I will agree that rental units are often not well taken care of, but otoh if the price is low and that's the only reason the buyer can afford to buy, that can be bad too.
Of the 110 houses in my 30 year old HOA, I think 15 or 20 are rentals now and about 10 or 15 of them are owned by those who once lived here, and most are in as good a condition as those resident owned. Of course things vary widely.

That was probably illegal. Do you need certificates of occupancy where you live? Did he have a C of O for two families?
Long before Barack Obama got to Hyde Park/Kenwood in Chicago, it was a beuatiful neighborhood that was on the brink of being ruined by a combination of speculators and people who could no longer afford to live in their entire homes subdividing homes illegally to make room for one or two more families. The n'hood got organized.

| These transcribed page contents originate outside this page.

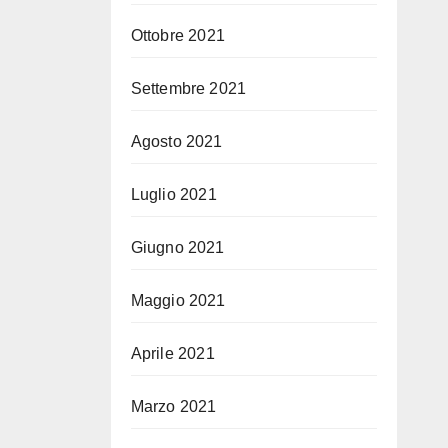
Ottobre 2021
Settembre 2021
Agosto 2021
Luglio 2021
Giugno 2021
Maggio 2021
Aprile 2021
Marzo 2021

One of the tools they used to stop this was getting members of the HPKCC, Hyde Park-Kenwood Community Conference to keep on the look-out for plumbing trucks. Of course some people need plumbing repairs, but if the truck was there for more than an hour, it was likely a conversion, and that always meant an illegal conversion. Then someone would call the building inspector, and I think in the 50's and early 60's that have to hound him because he was often in on it.

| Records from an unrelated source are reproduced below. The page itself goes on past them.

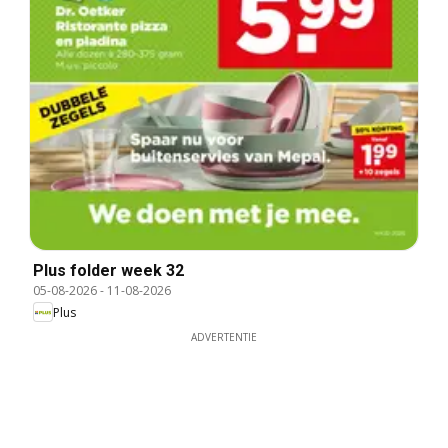
Plus folder week 32
05-08-2026
-
11-08-2026
Plus
ADVERTENTIE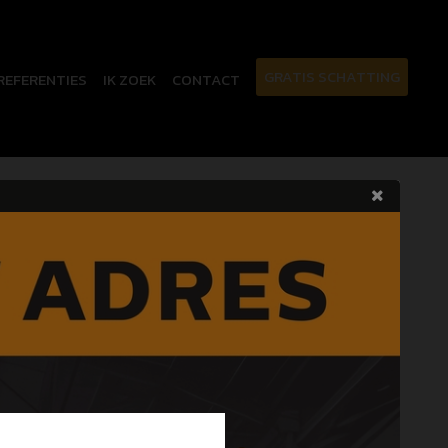
GRATIS SCHATTING
REFERENTIES
IK ZOEK
CONTACT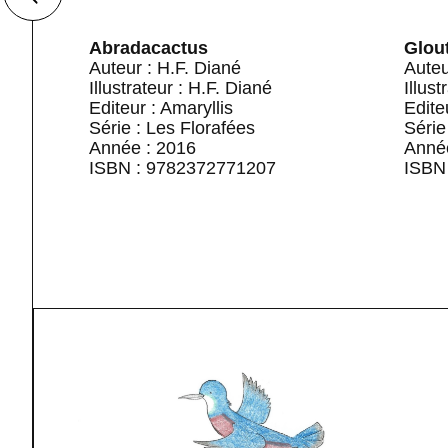
Abradacactus
Glou
Auteur : H.F. Diané
Auteu
Illustrateur : H.F. Diané
Illust
Editeur : Amaryllis
Edite
Série : Les Florafées
Série
Année : 2016
Anné
ISBN : 9782372771207
ISBN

Another tool was the House Tour. There are loads of these around th ecountry now, but I think they originated in Hyde Park and Kenwood. It's not just about pride and bragging. The purpose was to show how beautiful the houses are inside so that people with money will buy one in the area. Even where the houses aren't as fancy as the ones in Kenwood, they are often much better than one's unseeing guess.
Anyhow, preventing illegal conversions and the other projects of the HPKCC is why the n'hood looks as nice now as it did 50 and 80 years ago. I'm not sure when the houses were built. www.hydepark.org
I used to live in Hyde Park, the part south of 51st St. In the dorm, the fraternity, and two years sharing an apartment with friends. Just a 2-bedroom with living room, dining room, large pantry, and sunporch. Very common in Chicago.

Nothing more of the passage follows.